Argonne National Lab Testing Quantum Internet

By Yasmin Tadjdeh

Illustration: Getty

In a major step forward for quantum technology, the Department of Energy’s Argonne National Laboratory and the University of Chicago recently announced they had completed successful tests on what they call a “quantum loop,” which serves as a precursor for what may one day be a national quantum internet.

While most are familiar with the zeroes and ones required for digital computing, quantum technology is the manipulation of neutrons, photons, electrons and protons to perform tasks. Scientists say the technology will have major implications across the board.

“We think this is the next wave,” said Paul Dabbar, undersecretary for science at the Department of Energy.

Quantum technologies offer the United States three major potential applications, he said during a phone call with reporters. Those include computing, communications and sensing. All will be particularly meaningful for security.

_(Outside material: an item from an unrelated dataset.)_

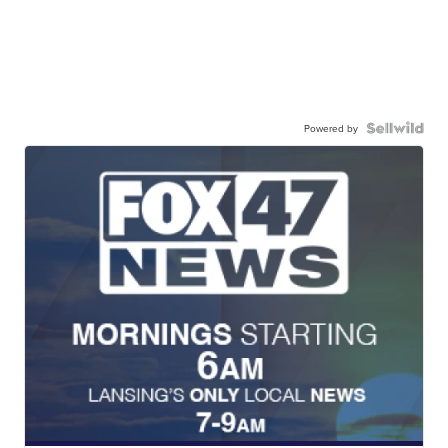
Powered by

During the quantum loop experiment, Argonne and the University of Chicago — working alongside an industry partner called Qubitekk — built a single photon source of entangled particles that was shot out into an existing fiber network in the Chicago suburbs on separate paths 26 miles in length, said David Awschalom, Argonne’s senior scientist who also serves as the quantum information science group leader at the University of Chicago and director of the Chicago Quantum Exchange.

Once the photons returned, scientists studied their measurements to see how robustly they were entangled, he said.

“We want to make sure that those two photons are still entangled,” he said. “We measure how carefully they are [entangled] and we’re going to extend this from platform-to-platform as the basis for a national network.”

The experiment was funded by the Energy Department’s office of science.

The quantum loop effort is partially modeled on the Advanced Research Projects Agency Network, or ARPANET — which eventually led to the creation of the internet, Dabbar said.

The Defense Department in 1969 funded the initial four nodes of ARPANET, primarily in California. Over the next two decades, node by node, the internet was created, he said.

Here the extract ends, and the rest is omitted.